** Opening Data block **

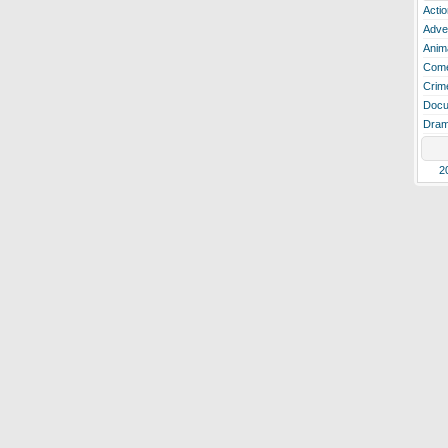
Actio
Adve
Anim
Com
Crim
Docu
Dra
2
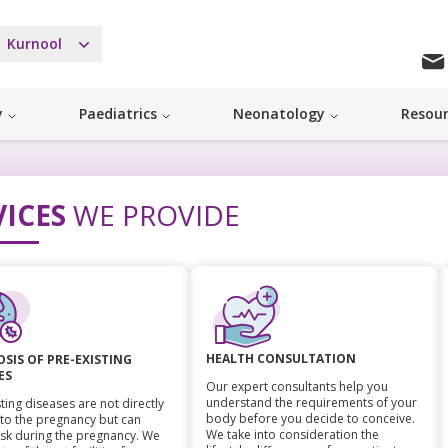
Kurnool
y
Paediatrics
Neonatology
Resou
VICES
WE PROVIDE
HEALTH CONSULTATION
SIS OF PRE-EXISTING
ES
Our expert consultants help you
understand the requirements of your
ting diseases are not directly
body before you decide to conceive.
 to the pregnancy but can
We take into consideration the
isk during the pregnancy. We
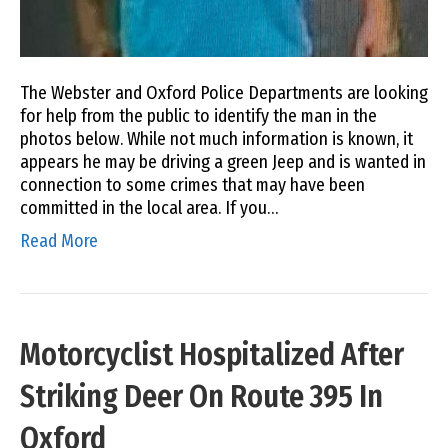
The Webster and Oxford Police Departments are looking
for help from the public to identify the man in the
photos below. While not much information is known, it
appears he may be driving a green Jeep and is wanted in
connection to some crimes that may have been
committed in the local area. If you…
Read More
Motorcyclist Hospitalized After
Striking Deer On Route 395 In
Oxford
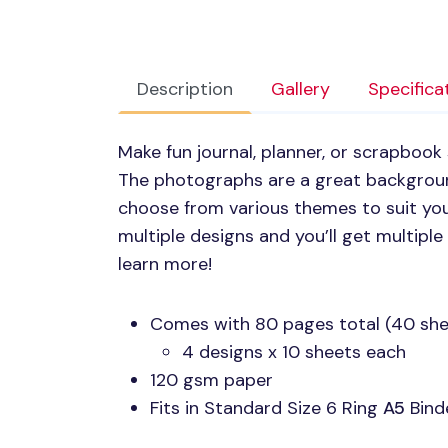
Description
Gallery
Specifica
Make fun journal, planner, or scrapboo
The photographs are a great backgroun
choose from various themes to suit you
multiple designs and you’ll get multipl
learn more!
Comes with 80 pages total (40 she
4 designs x 10 sheets each
120 gsm paper
Fits in Standard Size 6 Ring
A5
Binde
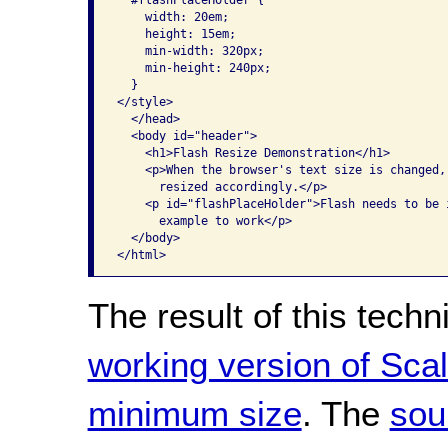
    width: 20em;

    height: 15em;

    min-width: 320px;

    min-height: 240px;

  }

</style>

  </head>

  <body id="header">

    <h1>Flash Resize Demonstration</h1>

    <p>When the browser's text size is changed,
      resized accordingly.</p>

    <p id="flashPlaceHolder">Flash needs to be i
      example to work</p>

  </body>

The result of this tech
working version of Scal
minimum size
. The
sou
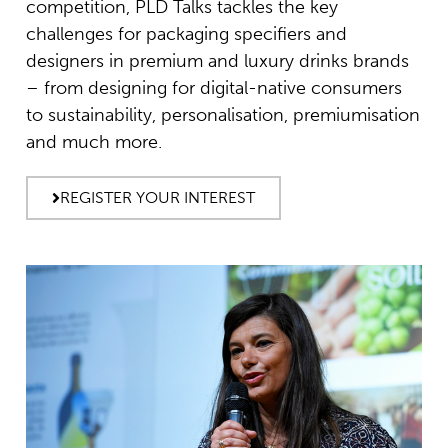
competition, PLD Talks tackles the key
challenges for packaging specifiers and
designers in premium and luxury drinks brands
– from designing for digital-native consumers
to sustainability, personalisation, premiumisation
and much more.
REGISTER YOUR INTEREST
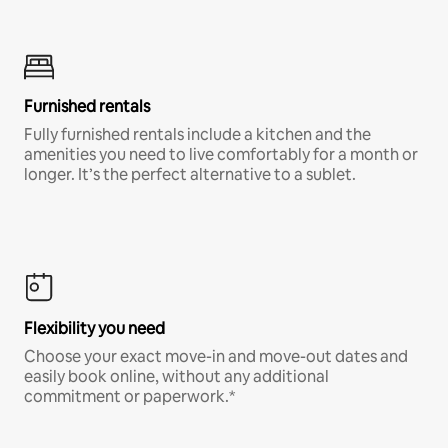
Furnished rentals
Fully furnished rentals include a kitchen and the
amenities you need to live comfortably for a month or
longer. It’s the perfect alternative to a sublet.
Flexibility you need
Choose your exact move-in and move-out dates and
easily book online, without any additional
commitment or paperwork.*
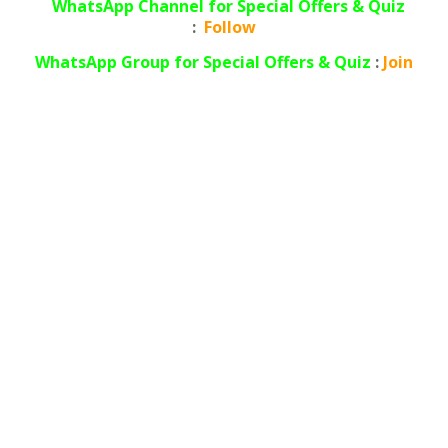
WhatsApp Channel for Special Offers & Quiz
:
Follow
WhatsApp
Group for Special Offers & Quiz
:
Join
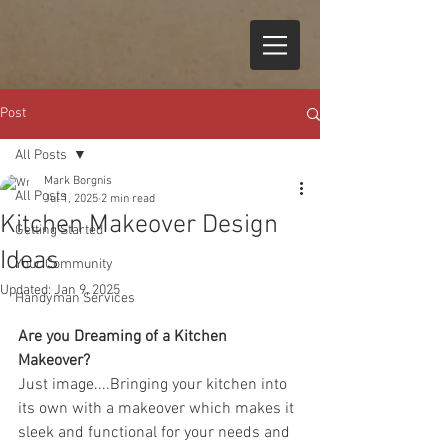
Post
All Posts
Mark Borgnis
All Posts
Jul 1, 2025
2 min read
Kitchen Makeover Design
Getting Started
Ideas
Your Community
Updated:
Jan 9, 2025
Handyman Services
Are you Dreaming of a Kitchen 
Makeover?  
Just image....Bringing your kitchen into 
its own with a makeover which makes it 
sleek and functional for your needs and 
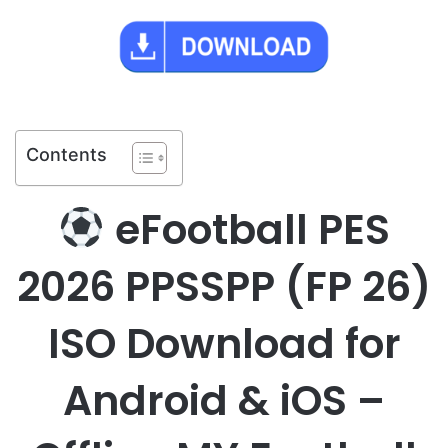
Contents
eFootball PES
2026 PPSSPP (FP 26)
ISO Download for
Android & iOS –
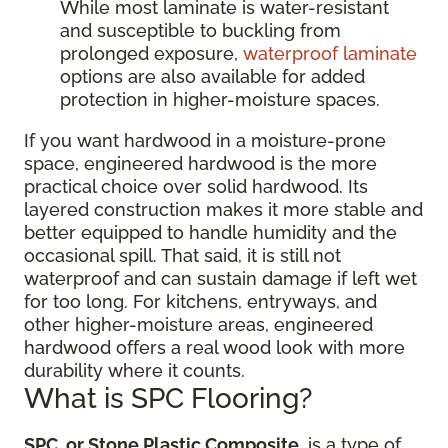
While most laminate is water-resistant
and susceptible to buckling from
prolonged exposure,
waterproof laminate
options are also available for added
protection in higher-moisture spaces.
If you want hardwood in a moisture-prone
space, engineered hardwood is the more
practical choice over solid hardwood. Its
layered construction makes it more stable and
better equipped to handle humidity and the
occasional spill. That said, it is still not
waterproof and can sustain damage if left wet
for too long. For kitchens, entryways, and
other higher-moisture areas, engineered
hardwood offers a real wood look with more
durability where it counts.
What is SPC Flooring?
SPC, or Stone Plastic Composite
, is a type of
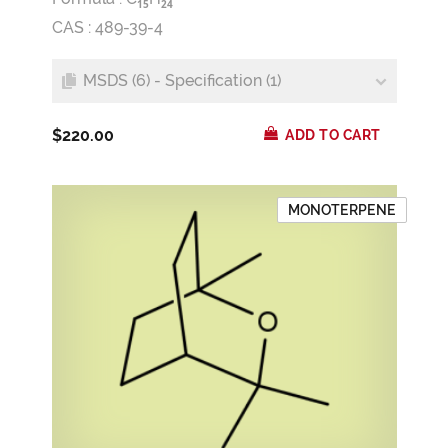
1
5
2
4
CAS : 489-39-4
MSDS (6) - Specification (1)
$220.00
ADD TO CART
MONOTERPENE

** Closing Data block **

In the entries, find every line holding "engineered" and copy it.

_Answer to this task_:
space, engineered hardwood is the more
other higher-moisture areas, engineered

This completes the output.